The Barefoot Medalist with Foresworn Earbuds Edition of the Pub Quiz Newsletter with Dr. Andy

Dear Friends of the Pub Quiz,

Last Tuesday I enjoyed an appointment with an endodontist, an expert in root canals. I remember the very phrase “root canal” inspiring pity and fear in me when I was a child, when my stepmother endured multiple iterations of the procedure. She had my sympathy, but I never asked her for details about the experience.

My new specialist explains the upcoming tortures thoroughly. In the town of Davis, Dr.
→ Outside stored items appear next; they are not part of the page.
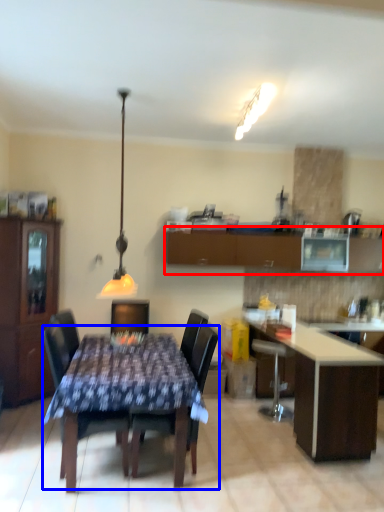 Question: Which object appears farthest to the camera in this image, cabinetry (highlighted by a red box) or kitchen & dining room table (highlighted by a blue box)?

Choices:
 (A) cabinetry
 (B) kitchen & dining room table

Answer: (A) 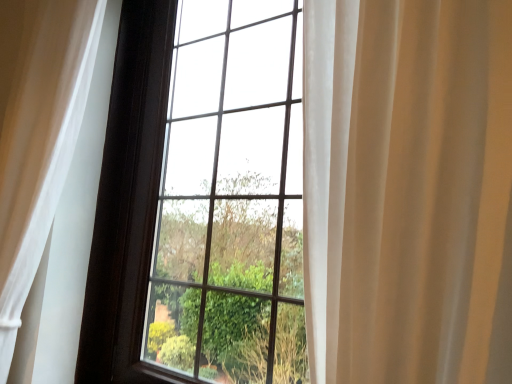 Question: Is white sheer curtain at left positioned beyond the bounds of transparent glass window at center?

Choices:
 (A) yes
 (B) no

Answer: (A)

Question: Does white sheer curtain at left have a lesser height compared to transparent glass window at center?

Choices:
 (A) no
 (B) yes

Answer: (B)

Question: From the image's perspective, is white sheer curtain at left under transparent glass window at center?

Choices:
 (A) no
 (B) yes

Answer: (A)

Question: Does white sheer curtain at left appear on the right side of transparent glass window at center?

Choices:
 (A) yes
 (B) no

Answer: (B)

Question: Considering the relative positions of white sheer curtain at left and transparent glass window at center in the image provided, is white sheer curtain at left to the left of transparent glass window at center from the viewer's perspective?

Choices:
 (A) no
 (B) yes

Answer: (B)

Question: Is white sheer curtain at left wider than transparent glass window at center?

Choices:
 (A) yes
 (B) no

Answer: (A)

Question: Considering the relative positions of transparent glass window at center and white sheer curtain at left in the image provided, is transparent glass window at center in front of white sheer curtain at left?

Choices:
 (A) yes
 (B) no

Answer: (A)

Question: From the image's perspective, does transparent glass window at center appear higher than white sheer curtain at left?

Choices:
 (A) yes
 (B) no

Answer: (B)

Question: Is transparent glass window at center next to white sheer curtain at left?

Choices:
 (A) yes
 (B) no

Answer: (B)

Question: Can you confirm if transparent glass window at center is bigger than white sheer curtain at left?

Choices:
 (A) no
 (B) yes

Answer: (B)

Question: Is white sheer curtain at left a part of transparent glass window at center?

Choices:
 (A) no
 (B) yes

Answer: (A)

Question: Considering the relative sizes of transparent glass window at center and white sheer curtain at left in the image provided, is transparent glass window at center thinner than white sheer curtain at left?

Choices:
 (A) no
 (B) yes

Answer: (B)

Question: Is white sheer curtain at left taller or shorter than transparent glass window at center?

Choices:
 (A) tall
 (B) short

Answer: (B) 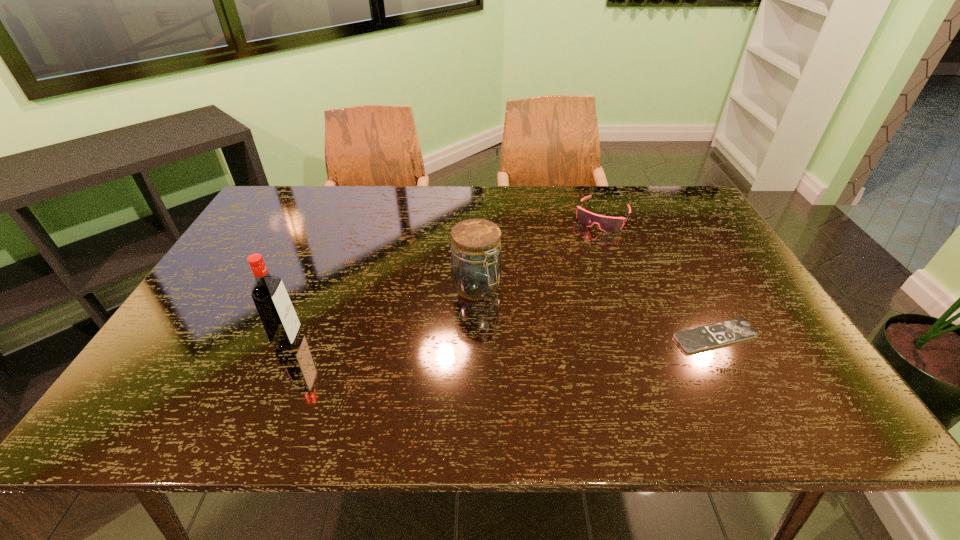 Image resolution: width=960 pixels, height=540 pixels. Find the location of `vodka`. vodka is located at coordinates (281, 324).

At what (x,y) coordinates should I click in order to perform the action: click on the tallest object. Please return your answer as a coordinate pair (x, y). This screenshot has width=960, height=540. Looking at the image, I should click on (281, 324).

You are a GUI agent. You are given a task and a screenshot of the screen. Output one action in this format:
    pyautogui.click(x=<x>, y=<y>)
    Task: Click on the remote control
    
    Given the screenshot: What is the action you would take?
    (x=700, y=338)

Find the location of a particular element. the third nearest object is located at coordinates (476, 269).

Where is `jar`? The image size is (960, 540). jar is located at coordinates (476, 269).

Locate an element on the screen. The height and width of the screenshot is (540, 960). the second shortest object is located at coordinates (607, 224).

Locate an element on the screen. the farthest object is located at coordinates (607, 224).

Where is `vacant space situated 0.050m on the front and back of the leftmost object`? This screenshot has height=540, width=960. vacant space situated 0.050m on the front and back of the leftmost object is located at coordinates (321, 339).

You are a GUI agent. You are given a task and a screenshot of the screen. Output one action in this format:
    pyautogui.click(x=<x>, y=<y>)
    Task: Click on the free space located on the back of the shortest object
    The width and height of the screenshot is (960, 540).
    Given the screenshot: What is the action you would take?
    pyautogui.click(x=670, y=251)

Identify the location of free space located 0.250m on the lid of the third shortest object. (548, 371). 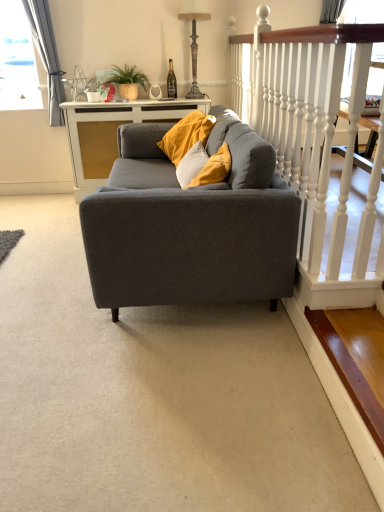 Find the location of `vacant region below antique bronze lamp at upper center (from a real-world perspective)`. vacant region below antique bronze lamp at upper center (from a real-world perspective) is located at coordinates (195, 99). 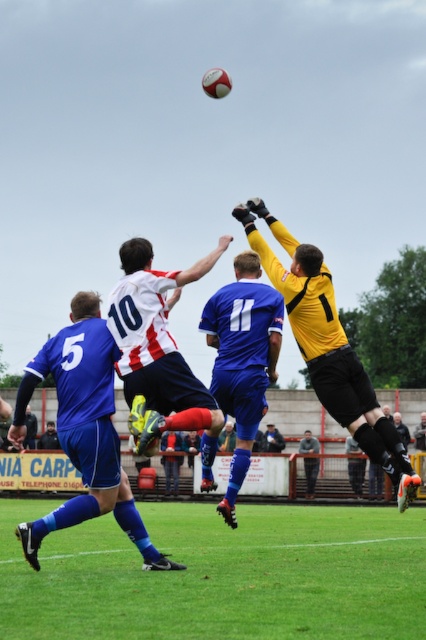 Which of these two, blue jersey at center or gray fabric jacket at center, stands shorter?

With less height is blue jersey at center.

Is blue jersey at center taller than gray fabric jacket at center?

No.

Where is `blue jersey at center`? The height and width of the screenshot is (640, 426). blue jersey at center is located at coordinates (242, 358).

Does green grass at lower center appear under gray fabric jacket at center?

Incorrect, green grass at lower center is not positioned below gray fabric jacket at center.

Consider the image. Between green grass at lower center and gray fabric jacket at center, which one appears on the left side from the viewer's perspective?

green grass at lower center

This screenshot has height=640, width=426. Find the location of `green grass at lower center`. green grass at lower center is located at coordinates (221, 576).

Can you confirm if blue fabric shorts at center is taller than yellow jersey at center?

No.

Who is taller, blue fabric shorts at center or yellow jersey at center?

yellow jersey at center

Is point (80, 378) positioned behind point (313, 380)?

No, (80, 378) is closer to viewer.

Image resolution: width=426 pixels, height=640 pixels. Identify the location of blue fabric shorts at center. (83, 429). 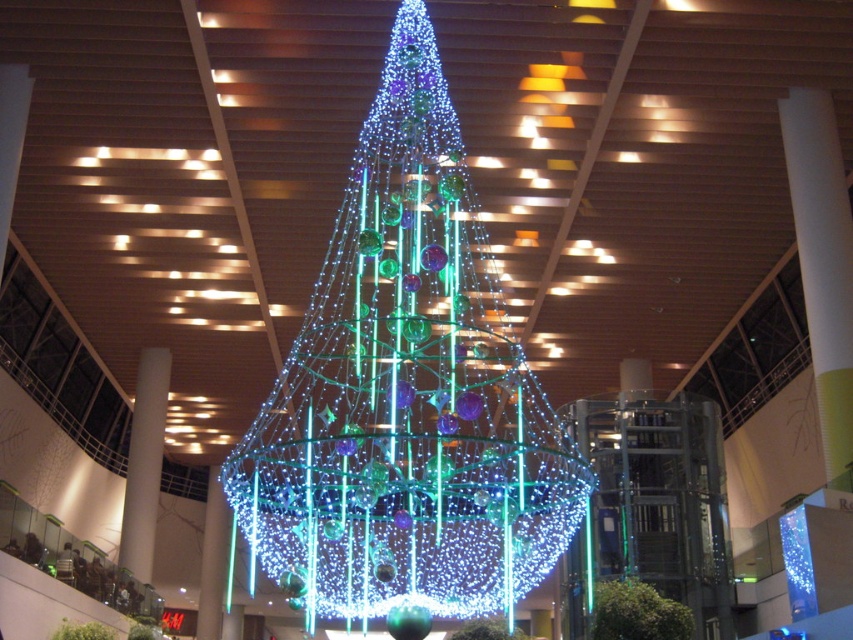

Ramesh Thondapu treats us with the respect of a colleague. Thinking of the medical professionals, thinking of their patients, I estimate 10 or more doctors in the building, including myself. I suppose that we all deserve thorough explanations. An informed consumer and a mentor teacher, I appreciate expert instruction from my dentist. After four years of regular meditation training, I’m also grateful for my expertise in sitting still.

That said, today I am on the move. Looking at the clock, I drive home briskly from the appointment. An inveterate walker, I’m not used to driving, but Kate is still recovering from (driving) foot surgery, so I am the family chauffeur and gofer. I arrive home with only 30 minutes available for the 40-minute walk to campus; I grab my safari hat and a snack and head out.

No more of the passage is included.